Straddling a bench, I am urged by a friend to remove “I feel like” from “I feel like friendship is a movie night.” We’re workshopping a piece I wrote on friendship and its complications. They highlight the phrase and stare at me, chin in their palm, reading my expression.
“The statement sounds truer to your experience,” they say into curled fingers. “You own that thought.”
I swing my leg over the bench so we’re facing each other.
“But do you get what I’m saying?” I ask.
They smile back and reply, “That movie night moved you. It’s okay if some readers don’t relate.”
I’ve been absolutely taken by memoir this semester. As one whose heart is constantly begging to be understood, the act of sharing my inner monologue is thrilling and excruciating all at once. Yes, that movie night moved me, but how can I best include those who weren’t there? This strategy dissociates myself from my own lived experience — if they’re not mine, who do these thoughts belong to?
There’s an airiness to all of my personal, lyrical essays. They’re speculative works of introspection that say very little about my actual movement through the world. I rely on “I wonder if” and “I think that” and even, heinously, “I realize” to do the heavy lifting for me. I, Chloe, don’t say much at all.

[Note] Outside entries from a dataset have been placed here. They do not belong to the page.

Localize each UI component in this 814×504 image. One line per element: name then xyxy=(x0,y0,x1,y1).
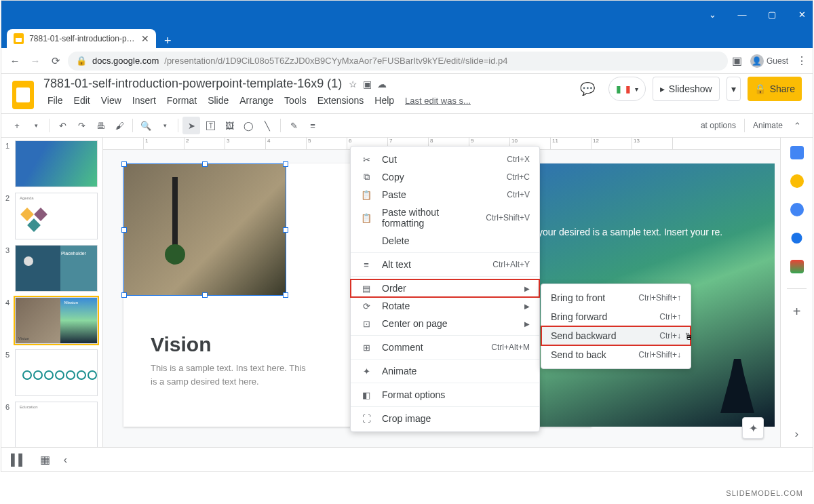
menu-crop-image[interactable]: ⛶Crop image xyxy=(351,410,539,427)
minimize-icon[interactable]: — xyxy=(737,9,748,20)
thumbnail-6[interactable]: 6 Education xyxy=(5,402,98,447)
paste-icon: 📋 xyxy=(360,190,372,200)
resize-handle[interactable] xyxy=(202,292,208,298)
menu-slide[interactable]: Slide xyxy=(204,94,233,107)
comments-button[interactable]: 💬 xyxy=(573,77,602,101)
close-window-icon[interactable]: ✕ xyxy=(796,9,807,20)
menu-help[interactable]: Help xyxy=(370,94,398,107)
share-button[interactable]: 🔒 Share xyxy=(748,77,802,101)
explore-button[interactable]: ✦ xyxy=(742,417,764,439)
menu-animate[interactable]: ✦Animate xyxy=(351,362,539,380)
contacts-icon[interactable] xyxy=(790,231,804,245)
filmstrip-view-icon[interactable]: ▌▌ xyxy=(11,454,26,466)
menu-cut[interactable]: ✂CutCtrl+X xyxy=(351,151,539,168)
document-title[interactable]: 7881-01-self-introduction-powerpoint-tem… xyxy=(43,77,342,91)
print-icon[interactable]: 🖶 xyxy=(92,117,109,134)
slideshow-button[interactable]: ▸ Slideshow xyxy=(653,77,720,101)
move-icon[interactable]: ▣ xyxy=(363,79,372,90)
thumbnail-3[interactable]: 3 Placeholder xyxy=(5,245,98,292)
new-slide-dropdown[interactable]: ▾ xyxy=(27,117,45,134)
menu-extensions[interactable]: Extensions xyxy=(313,94,368,107)
slideshow-dropdown[interactable]: ▾ xyxy=(726,77,741,101)
menu-format[interactable]: Format xyxy=(163,94,201,107)
menu-rotate[interactable]: ⟳Rotate▶ xyxy=(351,297,539,315)
format-options-link[interactable]: at options xyxy=(697,121,740,130)
maps-icon[interactable] xyxy=(790,260,804,273)
forward-icon[interactable]: → xyxy=(27,55,43,66)
menu-edit[interactable]: Edit xyxy=(70,94,94,107)
new-tab-button[interactable]: + xyxy=(156,34,180,48)
menu-file[interactable]: File xyxy=(43,94,67,107)
close-tab-icon[interactable]: ✕ xyxy=(141,33,149,44)
shape-icon[interactable]: ◯ xyxy=(239,117,257,134)
resize-handle[interactable] xyxy=(283,292,288,298)
undo-icon[interactable]: ↶ xyxy=(54,117,71,134)
select-tool-icon[interactable]: ➤ xyxy=(182,117,200,134)
resize-handle[interactable] xyxy=(283,161,288,167)
textbox-icon[interactable]: 🅃 xyxy=(201,117,219,134)
maximize-icon[interactable]: ▢ xyxy=(767,9,777,20)
image-icon[interactable]: 🖼 xyxy=(220,117,238,134)
resize-handle[interactable] xyxy=(121,292,127,298)
meet-button[interactable]: ▮▮ ▾ xyxy=(608,77,646,101)
paint-format-icon[interactable]: 🖌 xyxy=(111,117,128,134)
menu-center-on-page[interactable]: ⊡Center on page▶ xyxy=(351,315,539,332)
resize-handle[interactable] xyxy=(121,227,127,233)
collapse-filmstrip-icon[interactable]: ‹ xyxy=(64,454,67,466)
border-color-icon[interactable]: ✎ xyxy=(285,117,303,134)
menu-view[interactable]: View xyxy=(97,94,125,107)
menu-insert[interactable]: Insert xyxy=(128,94,160,107)
thumbnail-2[interactable]: 2 Agenda xyxy=(5,193,98,239)
zoom-icon[interactable]: 🔍 xyxy=(137,117,155,134)
last-edit-link[interactable]: Last edit was s... xyxy=(401,94,475,107)
add-addon-icon[interactable]: + xyxy=(793,304,801,319)
resize-handle[interactable] xyxy=(121,161,127,167)
menu-copy[interactable]: ⧉CopyCtrl+C xyxy=(351,168,539,186)
grid-view-icon[interactable]: ▦ xyxy=(40,453,50,466)
menu-arrange[interactable]: Arrange xyxy=(235,94,277,107)
slides-logo-icon[interactable] xyxy=(12,81,37,113)
panel-icon[interactable]: ▣ xyxy=(732,54,742,67)
animate-link[interactable]: Animate xyxy=(749,121,787,130)
expand-panel-icon[interactable]: › xyxy=(795,428,798,447)
resize-handle[interactable] xyxy=(202,161,208,167)
vision-text-block[interactable]: Vision This is a sample text. Ins text h… xyxy=(151,333,307,388)
new-slide-button[interactable]: + xyxy=(8,117,26,134)
thumbnail-4[interactable]: 4 Vision Mission xyxy=(5,297,98,344)
profile-chip[interactable]: 👤 Guest xyxy=(750,54,788,68)
url-input[interactable]: 🔒 docs.google.com/presentation/d/1D9CiL0… xyxy=(68,52,728,71)
keep-icon[interactable] xyxy=(790,174,804,188)
menu-paste-without-formatting[interactable]: 📋Paste without formattingCtrl+Shift+V xyxy=(351,203,539,232)
back-icon[interactable]: ← xyxy=(7,55,23,66)
menu-tools[interactable]: Tools xyxy=(280,94,311,107)
resize-handle[interactable] xyxy=(283,227,288,233)
submenu-send-to-back[interactable]: Send to backCtrl+Shift+↓ xyxy=(541,345,691,364)
thumbnail-5[interactable]: 5 xyxy=(5,349,98,396)
menu-paste[interactable]: 📋PasteCtrl+V xyxy=(351,186,539,203)
border-weight-icon[interactable]: ≡ xyxy=(304,117,322,134)
cloud-icon[interactable]: ☁ xyxy=(377,79,387,90)
browser-tab[interactable]: 7881-01-self-introduction-powe ✕ xyxy=(7,29,156,48)
calendar-icon[interactable] xyxy=(790,146,804,159)
kebab-menu-icon[interactable]: ⋮ xyxy=(796,54,807,67)
redo-icon[interactable]: ↷ xyxy=(73,117,90,134)
menu-format-options[interactable]: ◧Format options xyxy=(351,386,539,404)
line-icon[interactable]: ╲ xyxy=(258,117,276,134)
url-path: /presentation/d/1D9CiL08o5T6ZzJD0xB9CYyM… xyxy=(164,56,507,66)
submenu-bring-to-front[interactable]: Bring to frontCtrl+Shift+↑ xyxy=(541,288,691,307)
slide-thumbnail-panel: 1 2 Agenda 3 Placeholder 4 Vision Missio… xyxy=(1,138,103,447)
menu-delete[interactable]: Delete xyxy=(351,232,539,250)
selected-image[interactable] xyxy=(123,163,286,296)
chevron-down-icon[interactable]: ⌄ xyxy=(707,9,718,20)
star-icon[interactable]: ☆ xyxy=(349,79,357,90)
reload-icon[interactable]: ⟳ xyxy=(47,55,64,67)
submenu-bring-forward[interactable]: Bring forwardCtrl+↑ xyxy=(541,307,691,326)
submenu-send-backward[interactable]: Send backwardCtrl+↓ xyxy=(541,326,691,345)
menu-order[interactable]: ▤Order▶ xyxy=(351,279,539,297)
menu-alt-text[interactable]: ≡Alt textCtrl+Alt+Y xyxy=(351,256,539,273)
zoom-dropdown[interactable]: ▾ xyxy=(156,117,174,134)
tasks-icon[interactable] xyxy=(790,203,804,216)
menu-comment[interactable]: ⊞CommentCtrl+Alt+M xyxy=(351,338,539,356)
collapse-icon[interactable]: ⌃ xyxy=(788,117,806,134)
thumbnail-1[interactable]: 1 xyxy=(5,140,98,187)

If I am alienating myself from the words that represent me, who am I to say that readers should take that representation seriously? Empathy is an exercise, a conscious action that requires thought and effort. Empathy is reciprocal trust. If I cannot trust the reader, why would they trust me to give them something worth reading? Why fight through the dragging preamble to get to the good stuff?
It is a challenge to describe something common in a new way. Not the sort of common that means plentiful, but the common sight humans share. The gravitation towards connection — eyes like sapphires, angry storm clouds, dancing flowers. It’s charming how we compare ourselves to nature and nature to ourselves. It’s easily understood because at some primal level, we see the world together.
Human nature encourages cliche because it is human nature to crave touch. A metaphor is a contradiction — two dissimilar things that form a bridge when glued together. What value is there in a bridge that returns you to the same side of a river?
To say “I feel like friendship is a movie night,” alerts the reader to a predictable end. It’s the same as blurting the punchline too soon. You’re back to the same place you started. Readers should travel when reading an essay. Tell them “friendship is a movie night.” Trust each other as individuals first and the shared trust in the text will follow.
“Of course it moved me,” I say, biting the straw of my coffee cup.
Disassociation from “I”’ as a character is so inherent to my work, that my own trust in my written experience is watery. Mimesis is becoming something beyond media criticism. Books and movies equaled “I feel like” in the sense that they both give me an out. They are romantic failures at memoir. In them, I am a neutral body. One that has no courage to alienate, to be vague, to be honest.
The sun is out, a truck rumbles past our bench. Two girls talk about religion at the table next to us.
“Then let some people not understand,” my friend replies. “They’ll read it that way, anyway.”
In the piece we’re working with, I describe friendship as a willing sacrifice. I fear the perception of others but connect with them regardless. It’s awkward, sweaty and embarrassing. It’s real and true and finally honest.
My friend highlights another phrase, saying nothing — “It’s the beating of a comfortable heart.”